Friday, May 30, 2008

Fortune: The Role of Expert Opinions in the Tax Shelter Problem

In today's Fortune:  Blowing the Whistle on Unethical Lawyers; Legal Professor William Simon Aims to Shame Colleagues Who Sell Their Opinions for the Right Price, by Roger Parloff:

In a forthcoming Stanford Law Review article titled The Market for Bad Legal Advice:  Academic Professional Responsibility Consulting as an Example, Columbia Law School professor William Simon cites [examples of] patently bad advice offered in exchange for lucrative compensation by academics whom he contends are becoming "enablers of pernicious... practices." ...

Simon's article, the "take-no-prisoners" tone of which left me slack-jawed, contends that there is a systemic, recurring problem that arises when well-heeled clients go shopping for expert exonerations -- sometimes prior to doing something shady, sometimes after they've already done it -- to immunize themselves from civil liability or criminal prosecution. ... He cites the example of lawyers at another law firm who "gave hundreds of opinions to taxpayers to the effect that bizarrely complex and economically substanceless transactions ... were acceptable ways to reduce taxes. Some of them were virtually copies of transactions that the IRS had specifically condemned." ...

Simon's article seeks not just to diagnose the problem but also to prescribe and administer remedies. The most controversial will surely be the measure he calls "shaming." That process consists of having other academic ethics experts -- like Simon -- write law review articles brutally critiquing the opinions that their colleagues have offered while under retainer. This, he believes, will help deter the delivery of bad advice. ...
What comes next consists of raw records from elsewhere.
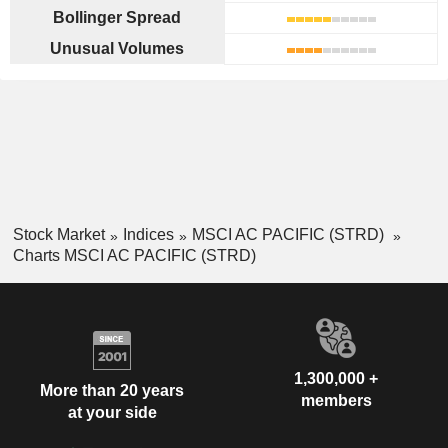
Bollinger Spread
Unusual Volumes
Stock Market
Indices
MSCI AC PACIFIC (STRD)
Charts MSCI AC PACIFIC (STRD)
1,300,000 +
More than 20 years
members
at your side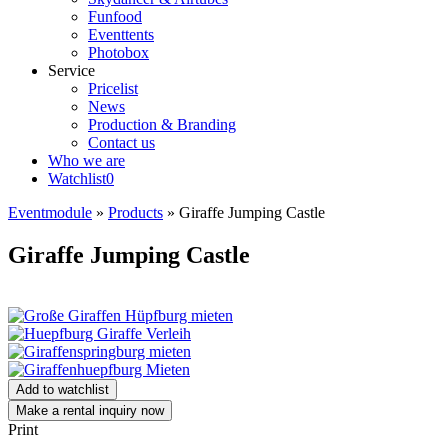
Funfood
Eventtents
Photobox
Service
Pricelist
News
Production & Branding
Contact us
Who we are
Watchlist
0
Eventmodule
»
Products
»
Giraffe Jumping Castle
Giraffe Jumping Castle
Add to watchlist
Make a rental inquiry now
Print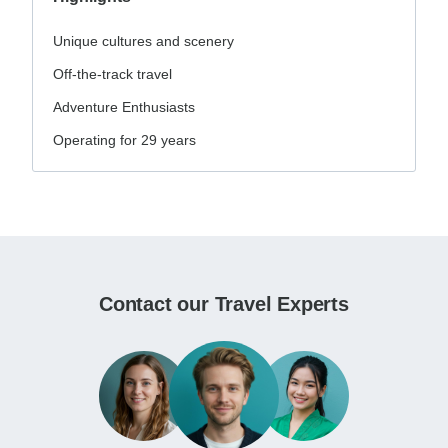
Unique cultures and scenery
Off-the-track travel
Adventure Enthusiasts
Operating for 29 years
Contact our Travel Experts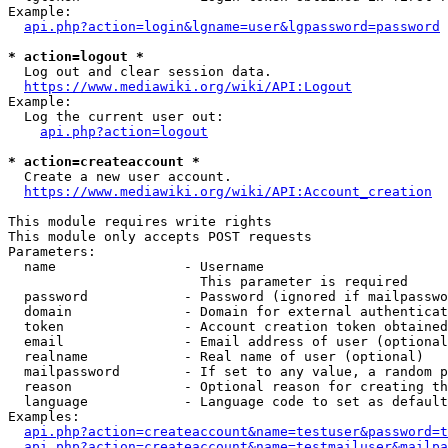
Example:

api.php?action=login&lgname=user&lgpassword=password
* action=logout *
  Log out and clear session data.

https://www.mediawiki.org/wiki/API:Logout
Example:

  Log the current user out:

api.php?action=logout
* action=createaccount *
  Create a new user account.

https://www.mediawiki.org/wiki/API:Account_creation
This module requires write rights

This module only accepts POST requests

Parameters:

  name                - Username

                        This parameter is required

  password            - Password (ignored if mailpasswo
  domain              - Domain for external authenticat
  token               - Account creation token obtained
  email               - Email address of user (optional
  realname            - Real name of user (optional)

  mailpassword        - If set to any value, a random p
  reason              - Optional reason for creating th
  language            - Language code to set as default
Examples:

api.php?action=createaccount&name=testuser&password=t
api.php?action=createaccount&name=testmailuser&mailpa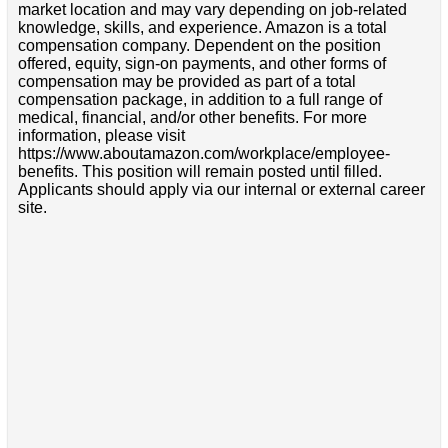
market location and may vary depending on job-related
knowledge, skills, and experience. Amazon is a total
compensation company. Dependent on the position
offered, equity, sign-on payments, and other forms of
compensation may be provided as part of a total
compensation package, in addition to a full range of
medical, financial, and/or other benefits. For more
information, please visit
https://www.aboutamazon.com/workplace/employee-
benefits. This position will remain posted until filled.
Applicants should apply via our internal or external career
site.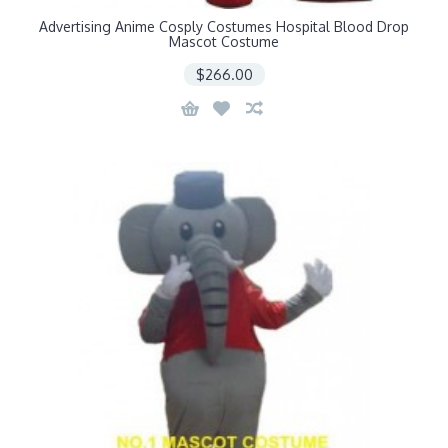
Advertising Anime Cosply Costumes Hospital Blood Drop
Mascot Costume
$266.00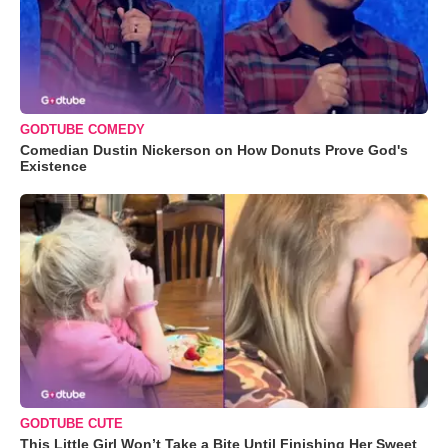
GODTUBE COMEDY
Comedian Dustin Nickerson on How Donuts Prove God's
Existence
GODTUBE CUTE
This Little Girl Won’t Take a Bite Until Finishing Her Sweet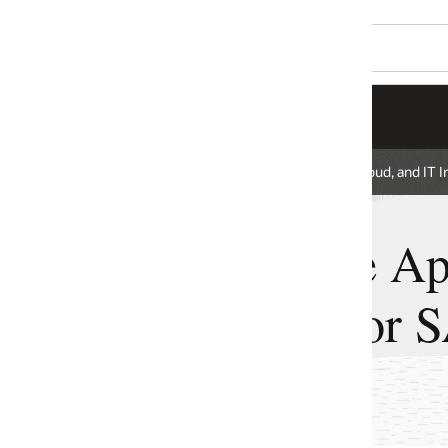
ud, and IT Infrastructure for SAP
 Application
for SAP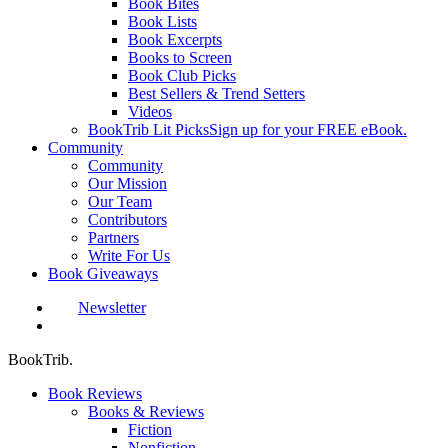
Book Bites
Book Lists
Book Excerpts
Books to Screen
Book Club Picks
Best Sellers & Trend Setters
Videos
BookTrib Lit Picks
Sign up for your FREE eBook.
Community
Community
Our Mission
Our Team
Contributors
Partners
Write For Us
Book Giveaways
Newsletter
search
BookTrib.
Book Reviews
Books & Reviews
Fiction
Nonfiction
Here's Simon's theory as to how tainted advice is born: Clients ask lawyers to provide opinions that they plan to show to someone else -- like a regulator or jury -- if the client's conduct is challenged. A clear example is where the promoter of a dicey tax shelter offers a boatload of money to a law firm to opine that its Rube Goldberg-style investment has a genuine "business purpose" and should, therefore, pass muster with the IRS.

The letter is initially shown to prospective tax-shelter investors for marketing purposes, but otherwise remains confidential. If, however, the investors who sign up get audited and the IRS determines the tax shelter is bogus, the opinion letter remains valuable. That's because the investor can still wave it in the face of the IRS auditor and say, "How should I have known it was illegal? Such-and-such big-name law firm told me it was fine. Here's their letter!"

At least until 2004 -- when tax laws were modified to address abuses -- the erroneous letter would typically suffice to immunize the taxpayer from both civil penalties and criminal prosecution.

The problem is even worse, Simon contends, when the client seeks a self-serving opinion not from a law firm but from an ostensibly above-the-fray law professor. "The norms of the academy regard openness and transparency as an essential guarantee of the reliability of a scholar's views," Simon writes. But these norms do not pertain in litigation contexts. On the contrary, rules of confidentiality give the client control over the opinion's release, and generally bar the expert from otherwise discussing the matter.

The academic "invokes the authority of her role and institution as emblems of both acuity and impartiality," writes Simon, "yet she forswears the norms of openness that the academic world regards as essential to such claims." ...

I am now sufficiently old and decrepit to describe myself as a longtime observer of the American legal system. For what it's worth, I find Simon's analysis of what's wrong with legal ethics testimony to be not just dead-on, but cathartically so. How gratifying to finally hear someone speak truth to power so bluntly, boldly, and persuasively. The ethics emperors have no clothes on, and thank goodness the socially oblivious little boy has finally said it.